Figure 5.. Singe cell multiome analyses of individuals with differing basophil responses to COVID vaccines.

(A) A total of 1 non-reactor, 3 low-(basophil) BAT reactors and 3 high-(basophil) BAT reactors were chosen for single cell ATAC sequencing based on results from the basophil activation tests.

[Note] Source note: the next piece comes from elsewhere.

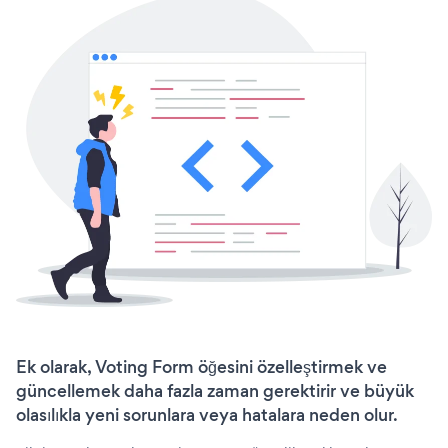
Ek olarak, Voting Form öğesini özelleştirmek ve
güncellemek daha fazla zaman gerektirir ve büyük
olasılıkla yeni sorunlara veya hatalara neden olur.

The PBMCs were collected from blood and stimulated with autologous patient serum collected after first dose of the vaccine for 20 minutes at 37C before single cell multiome sequencine. (B) Weighted nearest neighbor (WNN) UMAPs of predicted cell types based on azimuth classifications (level 1). UMAP of cells classified from different patient responses. Proportions of predicted cell types for each patient group. (C) RNA transcriptome correlation analysis based on sctransformed normalized data recapitulated across different cell types of stimulation condition. (D) Inferred gene activity correlation analysis based on scATAC-seq data captures similar profiles across treatment conditions.

Figure 6.. Single cell multiome analyses on PBMCs identified contribution of the myeloid compartment on high basophil responders and low basophil responders.

(A) Weighted nearest neighbor (WNN) UMAPs of predicted cell types based on azimuth classifications. Four subsets of cells within the myeloid compartment were identified (classical and non-classical monocytes, cDC2s and pDCs). (B) Top genes highly expressed within each clusters of cells identified. (C) Volcano plot to illustrate differentially expressed genes between high basophil responders versus low basophil responders versus non-allergics. (D) Heatmap and violin plots denoting a selection of genes differentially expressed within the myeloid compartment of differen study subjects. (E) Pathway enrichment analysis in high basophil responders vs. low basophil responders, high basophil responders vs non-allergics and low basophil responders vs non-allergics. (F) Peak callings to illustrate accessible regions within the IL-13, IL-4, and IL-1B loci of high basophil responders, low basophil responders and non-allergics.

Figure 7.

Schematic representing vaccine-induced molecular pathway in high basophil responders and low basophil responders.